--- Work required ---
Retype only what runs from the first line of the records to the line with "Son Dakika Haberleri", inclusive, and no pictures.

--- Dataset records ---
*** Begin section ***

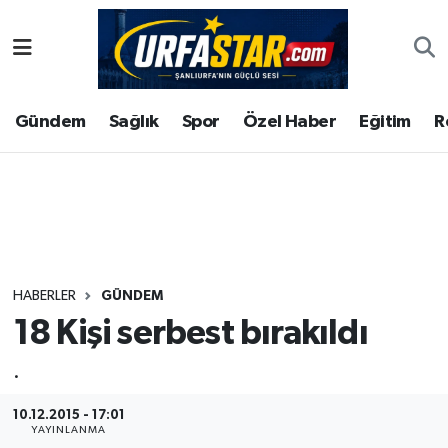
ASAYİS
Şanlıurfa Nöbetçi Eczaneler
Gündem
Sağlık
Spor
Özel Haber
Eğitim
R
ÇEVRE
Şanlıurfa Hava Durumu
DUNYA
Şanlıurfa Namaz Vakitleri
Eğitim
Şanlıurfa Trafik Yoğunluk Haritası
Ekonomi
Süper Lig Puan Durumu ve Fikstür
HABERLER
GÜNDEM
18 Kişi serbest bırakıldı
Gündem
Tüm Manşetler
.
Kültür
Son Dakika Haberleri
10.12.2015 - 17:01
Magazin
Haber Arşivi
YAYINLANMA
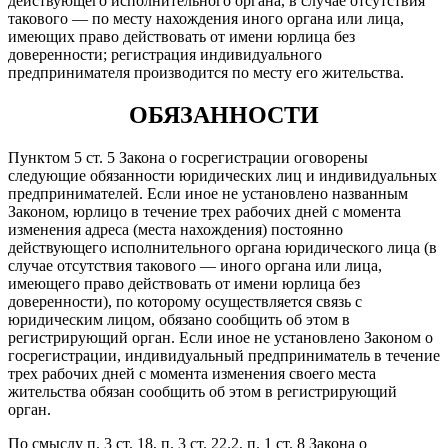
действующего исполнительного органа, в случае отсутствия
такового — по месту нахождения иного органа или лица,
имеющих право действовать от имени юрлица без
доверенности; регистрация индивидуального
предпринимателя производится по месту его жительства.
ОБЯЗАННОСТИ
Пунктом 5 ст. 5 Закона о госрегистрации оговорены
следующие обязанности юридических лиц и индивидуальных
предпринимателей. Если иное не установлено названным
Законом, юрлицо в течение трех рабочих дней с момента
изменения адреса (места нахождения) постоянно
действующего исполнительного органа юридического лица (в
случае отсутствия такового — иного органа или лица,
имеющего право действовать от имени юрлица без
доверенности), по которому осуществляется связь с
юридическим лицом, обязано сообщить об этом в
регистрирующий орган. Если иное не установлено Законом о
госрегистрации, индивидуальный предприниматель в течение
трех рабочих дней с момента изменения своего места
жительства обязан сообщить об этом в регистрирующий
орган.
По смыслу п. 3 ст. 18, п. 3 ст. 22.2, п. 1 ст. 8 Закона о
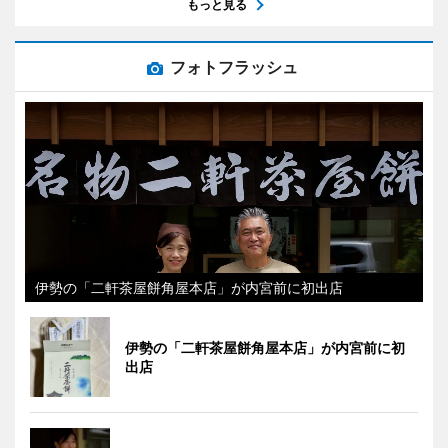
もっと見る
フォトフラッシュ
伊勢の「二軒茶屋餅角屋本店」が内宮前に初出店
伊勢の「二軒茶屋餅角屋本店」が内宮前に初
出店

*** End section ***

--- Solution ---
ASAYİS
Şanlıurfa Nöbetçi Eczaneler
Gündem
Sağlık
Spor
Özel Haber
Eğitim
R
ÇEVRE
Şanlıurfa Hava Durumu
DUNYA
Şanlıurfa Namaz Vakitleri
Eğitim
Şanlıurfa Trafik Yoğunluk Haritası
Ekonomi
Süper Lig Puan Durumu ve Fikstür
HABERLER
GÜNDEM
18 Kişi serbest bırakıldı
Gündem
Tüm Manşetler
.
Kültür
Son Dakika Haberleri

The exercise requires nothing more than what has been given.